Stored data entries
************
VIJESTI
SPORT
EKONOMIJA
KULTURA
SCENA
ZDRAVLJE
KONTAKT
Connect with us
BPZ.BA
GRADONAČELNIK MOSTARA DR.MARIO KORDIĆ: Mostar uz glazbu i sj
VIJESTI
************
> **Work item**
A verbatim copy of all the records is to be produced.

> **The answer**
VIJESTI
SPORT
EKONOMIJA
KULTURA
SCENA
ZDRAVLJE
KONTAKT
Connect with us
BPZ.BA
GRADONAČELNIK MOSTARA DR.MARIO KORDIĆ: Mostar uz glazbu i sj
VIJESTI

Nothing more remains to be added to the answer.